Peksos Madya Dinsos Jatim, Ismi Wardani menambahkan, dari hasil bimtek tersebut, pihaknya merekomendasikan agar menyediakan alat dan bahan kerja yang memadai sehingga seluruh peserta dapat langsung memperagakan keterampilan yang diajarkan.
“Melihat potensi para peserta, maka Kelembagaan Swadaya Masyarakat (KSM) Kampung Inklusi ini dapat dikaitkan dengan sistem sumber formal dan informal untuk pengembangannya, seperti Dinas Koperasi dan UMKM, Dinas Perindustrian, dan Lembaga Swadaya Masyarakat yang tertarik untuk pengembangan kapasitas disabilitas,” tuturnya.

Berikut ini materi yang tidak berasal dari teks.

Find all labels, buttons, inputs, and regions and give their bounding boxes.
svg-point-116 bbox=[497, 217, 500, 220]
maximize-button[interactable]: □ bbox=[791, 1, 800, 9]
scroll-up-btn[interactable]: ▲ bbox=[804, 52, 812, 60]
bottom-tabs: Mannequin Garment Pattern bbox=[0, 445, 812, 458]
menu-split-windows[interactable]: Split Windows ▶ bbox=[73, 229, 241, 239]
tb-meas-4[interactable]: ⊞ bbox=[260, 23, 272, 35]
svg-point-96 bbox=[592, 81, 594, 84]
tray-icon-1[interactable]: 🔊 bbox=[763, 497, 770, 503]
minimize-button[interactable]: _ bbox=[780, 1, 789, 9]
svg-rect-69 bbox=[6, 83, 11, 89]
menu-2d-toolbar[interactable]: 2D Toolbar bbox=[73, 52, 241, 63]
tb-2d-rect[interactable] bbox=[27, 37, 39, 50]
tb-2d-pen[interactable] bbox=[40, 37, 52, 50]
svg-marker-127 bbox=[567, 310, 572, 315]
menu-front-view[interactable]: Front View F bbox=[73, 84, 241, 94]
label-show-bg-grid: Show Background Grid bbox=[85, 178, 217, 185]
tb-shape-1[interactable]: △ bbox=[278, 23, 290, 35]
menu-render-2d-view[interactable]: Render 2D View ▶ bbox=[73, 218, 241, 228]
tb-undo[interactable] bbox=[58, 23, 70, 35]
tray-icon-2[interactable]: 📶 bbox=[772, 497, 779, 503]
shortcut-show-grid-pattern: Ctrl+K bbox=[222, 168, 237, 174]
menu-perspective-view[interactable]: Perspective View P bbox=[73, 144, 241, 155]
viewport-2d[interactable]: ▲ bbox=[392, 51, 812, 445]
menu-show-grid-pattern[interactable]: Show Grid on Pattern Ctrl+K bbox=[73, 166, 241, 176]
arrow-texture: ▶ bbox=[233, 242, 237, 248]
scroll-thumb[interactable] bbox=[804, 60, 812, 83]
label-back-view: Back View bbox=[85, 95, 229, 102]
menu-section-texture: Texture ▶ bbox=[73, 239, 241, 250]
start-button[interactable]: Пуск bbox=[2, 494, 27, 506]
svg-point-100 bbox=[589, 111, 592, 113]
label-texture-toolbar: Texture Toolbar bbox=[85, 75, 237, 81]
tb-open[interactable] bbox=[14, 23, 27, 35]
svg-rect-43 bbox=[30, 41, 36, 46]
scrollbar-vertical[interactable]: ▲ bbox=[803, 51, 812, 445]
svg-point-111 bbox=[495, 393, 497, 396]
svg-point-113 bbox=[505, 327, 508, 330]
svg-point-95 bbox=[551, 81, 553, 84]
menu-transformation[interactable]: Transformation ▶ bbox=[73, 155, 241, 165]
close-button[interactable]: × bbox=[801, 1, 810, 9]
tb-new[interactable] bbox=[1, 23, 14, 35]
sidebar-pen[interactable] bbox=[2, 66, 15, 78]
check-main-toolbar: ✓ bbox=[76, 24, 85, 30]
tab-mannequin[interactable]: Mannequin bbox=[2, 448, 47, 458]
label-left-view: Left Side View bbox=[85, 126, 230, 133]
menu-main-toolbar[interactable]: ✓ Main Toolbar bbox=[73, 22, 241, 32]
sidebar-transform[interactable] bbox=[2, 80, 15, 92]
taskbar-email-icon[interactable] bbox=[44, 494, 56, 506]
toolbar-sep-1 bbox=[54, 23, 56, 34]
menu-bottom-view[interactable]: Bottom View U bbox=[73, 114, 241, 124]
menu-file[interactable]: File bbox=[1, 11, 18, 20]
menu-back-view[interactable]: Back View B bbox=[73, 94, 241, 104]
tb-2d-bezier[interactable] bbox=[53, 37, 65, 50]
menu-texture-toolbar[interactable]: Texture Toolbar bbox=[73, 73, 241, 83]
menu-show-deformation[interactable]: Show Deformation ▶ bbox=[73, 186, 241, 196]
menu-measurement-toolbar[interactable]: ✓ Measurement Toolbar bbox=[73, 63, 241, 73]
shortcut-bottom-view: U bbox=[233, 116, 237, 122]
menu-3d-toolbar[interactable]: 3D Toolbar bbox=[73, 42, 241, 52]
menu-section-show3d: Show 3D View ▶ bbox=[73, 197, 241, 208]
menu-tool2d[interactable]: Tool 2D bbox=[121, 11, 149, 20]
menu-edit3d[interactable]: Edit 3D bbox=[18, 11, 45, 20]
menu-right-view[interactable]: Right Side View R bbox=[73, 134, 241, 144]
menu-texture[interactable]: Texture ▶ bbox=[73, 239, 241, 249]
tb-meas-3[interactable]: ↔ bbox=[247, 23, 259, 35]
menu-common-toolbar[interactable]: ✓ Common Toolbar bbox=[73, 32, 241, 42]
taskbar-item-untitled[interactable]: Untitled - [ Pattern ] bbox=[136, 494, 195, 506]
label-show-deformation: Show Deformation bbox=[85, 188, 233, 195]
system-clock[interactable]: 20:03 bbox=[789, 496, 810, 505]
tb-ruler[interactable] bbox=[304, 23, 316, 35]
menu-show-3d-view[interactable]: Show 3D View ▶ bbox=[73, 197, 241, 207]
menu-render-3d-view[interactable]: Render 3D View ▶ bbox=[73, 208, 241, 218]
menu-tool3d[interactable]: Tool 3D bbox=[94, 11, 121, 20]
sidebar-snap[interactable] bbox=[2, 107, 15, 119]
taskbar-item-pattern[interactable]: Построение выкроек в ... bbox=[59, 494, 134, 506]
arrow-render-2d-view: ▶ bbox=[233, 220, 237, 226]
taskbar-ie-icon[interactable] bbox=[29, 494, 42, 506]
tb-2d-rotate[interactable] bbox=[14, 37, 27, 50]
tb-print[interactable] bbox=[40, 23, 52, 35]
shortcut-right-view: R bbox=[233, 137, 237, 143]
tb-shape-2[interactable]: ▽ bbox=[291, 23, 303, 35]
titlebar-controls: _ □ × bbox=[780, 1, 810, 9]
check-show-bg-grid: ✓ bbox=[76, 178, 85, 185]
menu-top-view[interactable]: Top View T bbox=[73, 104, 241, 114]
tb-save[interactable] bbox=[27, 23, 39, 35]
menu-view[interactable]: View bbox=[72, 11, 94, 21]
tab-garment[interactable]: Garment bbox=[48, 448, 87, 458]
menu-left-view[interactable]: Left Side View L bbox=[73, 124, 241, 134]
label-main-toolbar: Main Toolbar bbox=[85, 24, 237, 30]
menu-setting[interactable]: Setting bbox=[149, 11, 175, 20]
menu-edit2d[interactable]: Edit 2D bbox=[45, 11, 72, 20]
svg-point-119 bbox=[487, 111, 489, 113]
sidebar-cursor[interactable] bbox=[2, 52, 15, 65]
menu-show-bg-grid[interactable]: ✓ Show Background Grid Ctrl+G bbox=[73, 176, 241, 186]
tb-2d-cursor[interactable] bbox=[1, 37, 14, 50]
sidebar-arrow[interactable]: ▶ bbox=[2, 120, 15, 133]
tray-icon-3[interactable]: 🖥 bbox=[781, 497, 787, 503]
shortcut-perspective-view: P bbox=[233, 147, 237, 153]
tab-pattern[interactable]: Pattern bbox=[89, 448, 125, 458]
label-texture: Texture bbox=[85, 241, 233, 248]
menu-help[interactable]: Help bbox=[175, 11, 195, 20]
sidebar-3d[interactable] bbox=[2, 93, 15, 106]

Sementara, Nur Fitriana, anggota Komisi E DPRD Jatim menyebut Kampung Inklusi Sumenep mengubah paradigma bahwa disabilitas tidak dapat mengaktualisasikan dirinya.
“Stigma masyarakat inilah yang sebenarnya menjadi penghambat utama bagi disabilitas untuk menunjukkan kapasitas dan potensinya,” katanya.
Senada, Evi Febriyani, dosen Psikologi STKIP Sumenep memaparkan, peran dan partisipasi disabilitas banyak yang masih belum teraktualisasi, demikian juga dengan pendidikan mereka.
“Untuk tingkat SD sudah banyak yang memperhatikan, namun untuk tingkat SMP masih banyak disabilitas yang terhambat karena banyak SMP yg belum aksesibel untuk disabilitas,” jelasnya.
Fajarisman dari Dinsos Kabupaten Sumenep menyampaikan bahwa pihaknya telah sejak lama melihat potensi yang dapat dikembangkan di desa ini, apalagi dengan adanya pemberitaan yang marak di televisi.
Sementara, Kepala Desa Ambunten Tengah Fatmiyatun mengaku tergugah melihat potensi kelompok itu.